** Opening Supplied material block **

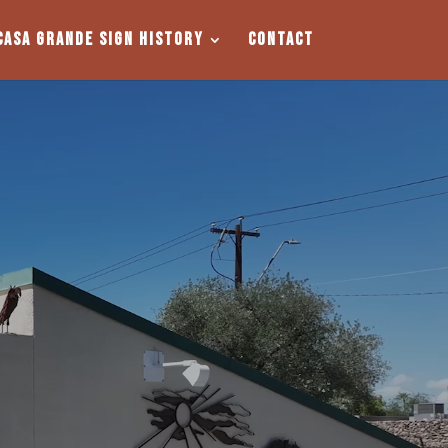
Casa Grande Sign History
Contact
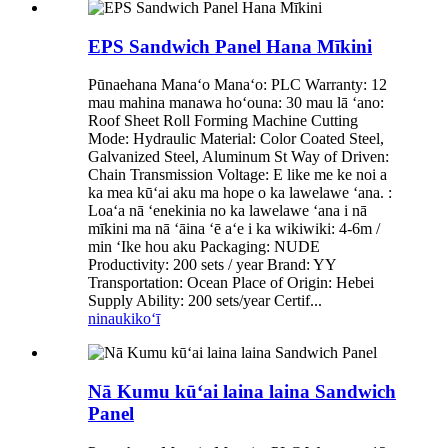
EPS Sandwich Panel Hana Mīkini
Pūnaehana Manaʻo Manaʻo: PLC Warranty: 12
mau mahina manawa hoʻouna: 30 mau lā ʻano:
Roof Sheet Roll Forming Machine Cutting
Mode: Hydraulic Material: Color Coated Steel,
Galvanized Steel, Aluminum St Way of Driven:
Chain Transmission Voltage: E like me ke noi a
ka mea kūʻai aku ma hope o ka lawelawe ʻana. :
Loaʻa nā ʻenekinia no ka lawelawe ʻana i nā
mīkini ma nā ʻāina ʻē aʻe i ka wikiwiki: 4-6m /
min ʻIke hou aku Packaging: NUDE
Productivity: 200 sets / year Brand: YY
Transportation: Ocean Place of Origin: Hebei
Supply Ability: 200 sets/year Certif...
ninau
kikoʻī
Nā Kumu kūʻai laina laina Sandwich
Panel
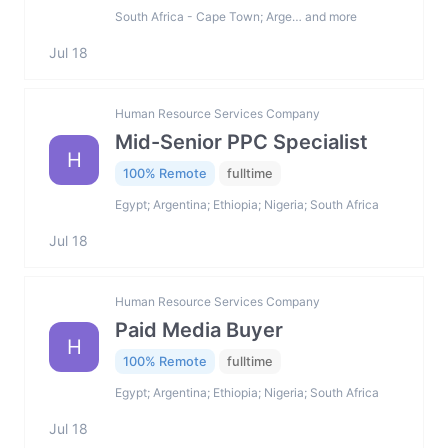
South Africa - Cape Town; Arge… and more
Jul 18
Human Resource Services Company
Mid-Senior PPC Specialist
H
100% Remote
fulltime
Egypt; Argentina; Ethiopia; Nigeria; South Africa
Jul 18
Human Resource Services Company
Paid Media Buyer
H
100% Remote
fulltime
Egypt; Argentina; Ethiopia; Nigeria; South Africa
Jul 18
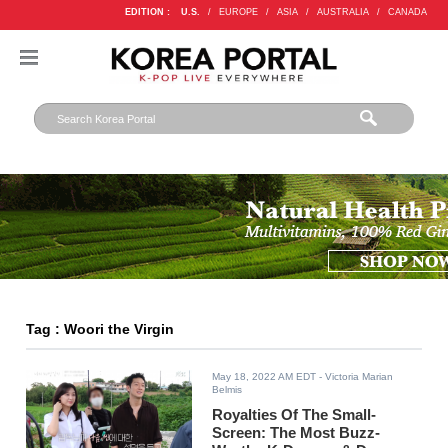
EDITION :
U.S.
/
EUROPE
/
ASIA
/
AUSTRALIA
/
CANADA
Tag : Woori the Virgin
May 18, 2022 AM EDT
- Victoria Marian
Belmis
Royalties Of The Small-
Screen: The Most Buzz-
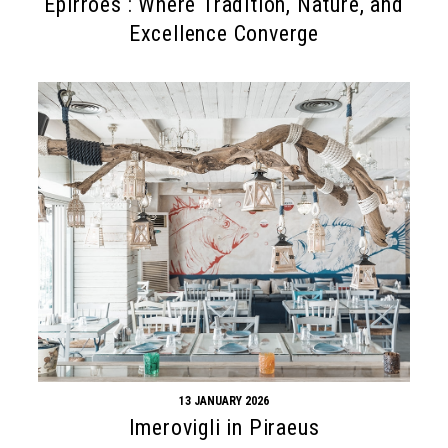
Epirroes : Where Tradition, Nature, and
Excellence Converge
13 JANUARY 2026
Imerovigli in Piraeus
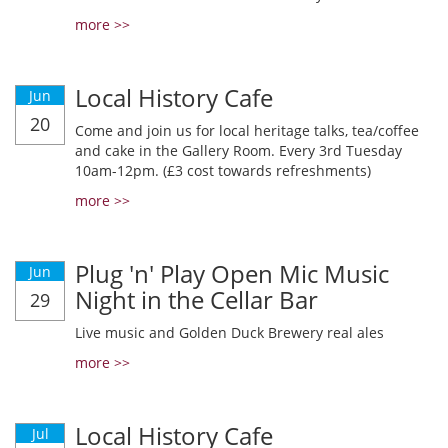
more >>
Local History Cafe
Jun
20
Come and join us for local heritage talks, tea/coffee
and cake in the Gallery Room. Every 3rd Tuesday
10am-12pm. (£3 cost towards refreshments)
more >>
Plug 'n' Play Open Mic Music
Jun
Night in the Cellar Bar
29
Live music and Golden Duck Brewery real ales
more >>
Local History Cafe
Jul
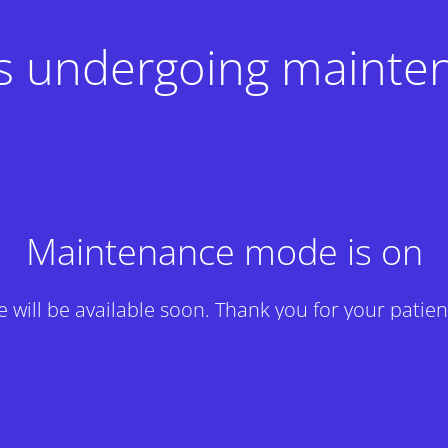
 is undergoing mainte
Maintenance mode is on
te will be available soon. Thank you for your patien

** Closing Supplied material block **

* [Exercise brief]: Please give a word-for-word transcript of the lines from the one holding "Plug 'n' Play Open Mic Music" through the final line of the entries, both ends kept, with no pictures.

* [Written response]:
Plug 'n' Play Open Mic Music
Jun
Night in the Cellar Bar
29
Live music and Golden Duck Brewery real ales
more >>
Local History Cafe
Jul
 is undergoing mainte
Maintenance mode is on
te will be available soon. Thank you for your patien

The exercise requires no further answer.